--- What you should do ---
Work out how many lines of the material below mention the word "sorte"; reply with the number only.
Supplied entries Start Marker
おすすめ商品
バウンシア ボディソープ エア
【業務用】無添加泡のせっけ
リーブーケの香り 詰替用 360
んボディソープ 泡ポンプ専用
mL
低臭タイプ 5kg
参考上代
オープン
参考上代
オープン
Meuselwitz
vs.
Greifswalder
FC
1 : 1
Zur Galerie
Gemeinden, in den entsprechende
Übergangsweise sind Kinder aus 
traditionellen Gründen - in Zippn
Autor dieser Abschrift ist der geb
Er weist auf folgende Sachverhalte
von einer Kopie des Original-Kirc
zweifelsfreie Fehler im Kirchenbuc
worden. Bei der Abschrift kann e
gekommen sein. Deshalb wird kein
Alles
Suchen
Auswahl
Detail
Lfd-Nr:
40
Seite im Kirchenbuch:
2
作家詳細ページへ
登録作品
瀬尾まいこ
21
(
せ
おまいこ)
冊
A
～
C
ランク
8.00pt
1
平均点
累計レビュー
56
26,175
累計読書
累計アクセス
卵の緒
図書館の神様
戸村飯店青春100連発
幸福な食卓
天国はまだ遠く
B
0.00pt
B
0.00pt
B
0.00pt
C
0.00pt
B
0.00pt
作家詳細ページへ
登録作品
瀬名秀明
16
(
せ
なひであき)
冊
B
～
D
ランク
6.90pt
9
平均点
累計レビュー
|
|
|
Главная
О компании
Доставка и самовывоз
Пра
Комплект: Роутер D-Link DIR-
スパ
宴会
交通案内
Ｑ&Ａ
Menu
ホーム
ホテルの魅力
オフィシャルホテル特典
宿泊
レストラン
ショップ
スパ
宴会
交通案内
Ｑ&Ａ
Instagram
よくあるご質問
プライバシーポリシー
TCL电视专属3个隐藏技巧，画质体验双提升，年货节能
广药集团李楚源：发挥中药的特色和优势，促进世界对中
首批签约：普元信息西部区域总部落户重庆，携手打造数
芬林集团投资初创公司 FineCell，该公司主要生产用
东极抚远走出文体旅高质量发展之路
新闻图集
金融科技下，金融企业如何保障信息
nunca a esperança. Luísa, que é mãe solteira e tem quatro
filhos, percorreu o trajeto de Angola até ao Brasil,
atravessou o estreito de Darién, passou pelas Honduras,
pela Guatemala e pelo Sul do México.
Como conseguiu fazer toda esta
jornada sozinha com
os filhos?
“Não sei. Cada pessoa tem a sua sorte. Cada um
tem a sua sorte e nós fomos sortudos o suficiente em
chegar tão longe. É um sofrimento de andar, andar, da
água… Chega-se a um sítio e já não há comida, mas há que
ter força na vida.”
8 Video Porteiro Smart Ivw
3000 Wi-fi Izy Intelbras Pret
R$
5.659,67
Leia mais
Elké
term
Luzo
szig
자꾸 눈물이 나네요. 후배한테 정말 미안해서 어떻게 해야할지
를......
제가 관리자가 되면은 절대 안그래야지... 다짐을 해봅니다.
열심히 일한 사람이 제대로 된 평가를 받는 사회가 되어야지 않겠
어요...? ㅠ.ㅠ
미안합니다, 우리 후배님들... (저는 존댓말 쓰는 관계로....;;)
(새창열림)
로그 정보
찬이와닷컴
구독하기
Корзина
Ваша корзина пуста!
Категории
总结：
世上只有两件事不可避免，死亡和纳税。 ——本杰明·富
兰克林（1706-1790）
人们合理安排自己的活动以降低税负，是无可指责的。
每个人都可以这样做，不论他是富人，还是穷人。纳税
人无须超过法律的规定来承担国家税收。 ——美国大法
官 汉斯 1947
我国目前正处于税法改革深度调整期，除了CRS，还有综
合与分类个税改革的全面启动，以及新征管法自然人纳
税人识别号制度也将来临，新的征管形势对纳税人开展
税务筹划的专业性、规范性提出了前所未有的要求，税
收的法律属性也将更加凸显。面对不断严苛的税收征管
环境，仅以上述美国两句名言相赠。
Supplied entries End Marker
--- Solution below ---
2